Requirement - Output all the data below verbatim.

Start of Data for analysis

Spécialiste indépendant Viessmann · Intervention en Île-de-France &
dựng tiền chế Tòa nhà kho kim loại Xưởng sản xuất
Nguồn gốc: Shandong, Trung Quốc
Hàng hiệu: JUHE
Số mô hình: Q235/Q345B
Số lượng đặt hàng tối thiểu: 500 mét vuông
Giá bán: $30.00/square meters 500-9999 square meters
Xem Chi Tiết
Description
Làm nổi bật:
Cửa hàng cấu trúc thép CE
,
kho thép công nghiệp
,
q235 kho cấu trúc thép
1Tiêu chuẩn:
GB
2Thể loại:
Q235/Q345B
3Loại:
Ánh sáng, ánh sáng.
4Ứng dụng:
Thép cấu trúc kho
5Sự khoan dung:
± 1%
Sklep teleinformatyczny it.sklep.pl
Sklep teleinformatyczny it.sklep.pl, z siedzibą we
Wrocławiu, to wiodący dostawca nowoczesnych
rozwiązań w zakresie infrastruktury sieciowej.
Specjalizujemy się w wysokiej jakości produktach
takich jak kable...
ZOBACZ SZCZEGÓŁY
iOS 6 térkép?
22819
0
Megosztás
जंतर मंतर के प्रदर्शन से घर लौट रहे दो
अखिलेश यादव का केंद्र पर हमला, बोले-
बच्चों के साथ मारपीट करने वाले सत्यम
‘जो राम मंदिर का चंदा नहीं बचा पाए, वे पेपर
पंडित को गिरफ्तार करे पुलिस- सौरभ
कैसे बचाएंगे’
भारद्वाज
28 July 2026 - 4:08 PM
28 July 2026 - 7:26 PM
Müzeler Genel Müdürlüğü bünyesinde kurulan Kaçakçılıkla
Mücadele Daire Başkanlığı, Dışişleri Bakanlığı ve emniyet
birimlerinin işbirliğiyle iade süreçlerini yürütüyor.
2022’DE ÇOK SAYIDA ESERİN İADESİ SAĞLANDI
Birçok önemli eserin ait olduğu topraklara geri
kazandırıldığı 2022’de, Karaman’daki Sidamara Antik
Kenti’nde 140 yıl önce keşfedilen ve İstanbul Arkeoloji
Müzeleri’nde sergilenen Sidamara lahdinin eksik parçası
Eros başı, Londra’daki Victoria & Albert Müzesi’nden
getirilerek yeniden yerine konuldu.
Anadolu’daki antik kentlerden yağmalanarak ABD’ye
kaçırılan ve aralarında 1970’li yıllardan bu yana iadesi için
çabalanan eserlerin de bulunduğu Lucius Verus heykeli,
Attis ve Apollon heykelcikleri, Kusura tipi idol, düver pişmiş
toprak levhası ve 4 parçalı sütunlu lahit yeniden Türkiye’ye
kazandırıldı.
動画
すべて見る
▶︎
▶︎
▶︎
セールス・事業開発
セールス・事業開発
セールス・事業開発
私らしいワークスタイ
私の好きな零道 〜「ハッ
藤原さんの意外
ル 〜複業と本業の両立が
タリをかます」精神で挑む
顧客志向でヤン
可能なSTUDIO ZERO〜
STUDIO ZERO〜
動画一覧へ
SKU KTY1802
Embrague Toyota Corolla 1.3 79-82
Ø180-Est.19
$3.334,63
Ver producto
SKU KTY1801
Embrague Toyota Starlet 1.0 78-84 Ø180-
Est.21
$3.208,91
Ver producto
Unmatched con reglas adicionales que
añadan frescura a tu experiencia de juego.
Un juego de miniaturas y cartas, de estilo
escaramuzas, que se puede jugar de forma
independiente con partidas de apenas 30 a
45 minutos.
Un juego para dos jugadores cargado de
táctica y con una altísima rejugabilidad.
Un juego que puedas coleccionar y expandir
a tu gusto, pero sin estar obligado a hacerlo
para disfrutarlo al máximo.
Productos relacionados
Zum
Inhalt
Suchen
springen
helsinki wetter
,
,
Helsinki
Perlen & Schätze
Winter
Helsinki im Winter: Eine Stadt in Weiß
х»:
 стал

End of Data for analysis

Result of the exercise -
Spécialiste indépendant Viessmann · Intervention en Île-de-France &
dựng tiền chế Tòa nhà kho kim loại Xưởng sản xuất
Nguồn gốc: Shandong, Trung Quốc
Hàng hiệu: JUHE
Số mô hình: Q235/Q345B
Số lượng đặt hàng tối thiểu: 500 mét vuông
Giá bán: $30.00/square meters 500-9999 square meters
Xem Chi Tiết
Description
Làm nổi bật:
Cửa hàng cấu trúc thép CE
,
kho thép công nghiệp
,
q235 kho cấu trúc thép
1Tiêu chuẩn:
GB
2Thể loại:
Q235/Q345B
3Loại:
Ánh sáng, ánh sáng.
4Ứng dụng:
Thép cấu trúc kho
5Sự khoan dung:
± 1%
Sklep teleinformatyczny it.sklep.pl
Sklep teleinformatyczny it.sklep.pl, z siedzibą we
Wrocławiu, to wiodący dostawca nowoczesnych
rozwiązań w zakresie infrastruktury sieciowej.
Specjalizujemy się w wysokiej jakości produktach
takich jak kable...
ZOBACZ SZCZEGÓŁY
iOS 6 térkép?
22819
0
Megosztás
जंतर मंतर के प्रदर्शन से घर लौट रहे दो
अखिलेश यादव का केंद्र पर हमला, बोले-
बच्चों के साथ मारपीट करने वाले सत्यम
‘जो राम मंदिर का चंदा नहीं बचा पाए, वे पेपर
पंडित को गिरफ्तार करे पुलिस- सौरभ
कैसे बचाएंगे’
भारद्वाज
28 July 2026 - 4:08 PM
28 July 2026 - 7:26 PM
Müzeler Genel Müdürlüğü bünyesinde kurulan Kaçakçılıkla
Mücadele Daire Başkanlığı, Dışişleri Bakanlığı ve emniyet
birimlerinin işbirliğiyle iade süreçlerini yürütüyor.
2022’DE ÇOK SAYIDA ESERİN İADESİ SAĞLANDI
Birçok önemli eserin ait olduğu topraklara geri
kazandırıldığı 2022’de, Karaman’daki Sidamara Antik
Kenti’nde 140 yıl önce keşfedilen ve İstanbul Arkeoloji
Müzeleri’nde sergilenen Sidamara lahdinin eksik parçası
Eros başı, Londra’daki Victoria & Albert Müzesi’nden
getirilerek yeniden yerine konuldu.
Anadolu’daki antik kentlerden yağmalanarak ABD’ye
kaçırılan ve aralarında 1970’li yıllardan bu yana iadesi için
çabalanan eserlerin de bulunduğu Lucius Verus heykeli,
Attis ve Apollon heykelcikleri, Kusura tipi idol, düver pişmiş
toprak levhası ve 4 parçalı sütunlu lahit yeniden Türkiye’ye
kazandırıldı.
動画
すべて見る
▶︎
▶︎
▶︎
セールス・事業開発
セールス・事業開発
セールス・事業開発
私らしいワークスタイ
私の好きな零道 〜「ハッ
藤原さんの意外
ル 〜複業と本業の両立が
タリをかます」精神で挑む
顧客志向でヤン
可能なSTUDIO ZERO〜
STUDIO ZERO〜
動画一覧へ
SKU KTY1802
Embrague Toyota Corolla 1.3 79-82
Ø180-Est.19
$3.334,63
Ver producto
SKU KTY1801
Embrague Toyota Starlet 1.0 78-84 Ø180-
Est.21
$3.208,91
Ver producto
Unmatched con reglas adicionales que
añadan frescura a tu experiencia de juego.
Un juego de miniaturas y cartas, de estilo
escaramuzas, que se puede jugar de forma
independiente con partidas de apenas 30 a
45 minutos.
Un juego para dos jugadores cargado de
táctica y con una altísima rejugabilidad.
Un juego que puedas coleccionar y expandir
a tu gusto, pero sin estar obligado a hacerlo
para disfrutarlo al máximo.
Productos relacionados
Zum
Inhalt
Suchen
springen
helsinki wetter
,
,
Helsinki
Perlen & Schätze
Winter
Helsinki im Winter: Eine Stadt in Weiß
х»:
 стал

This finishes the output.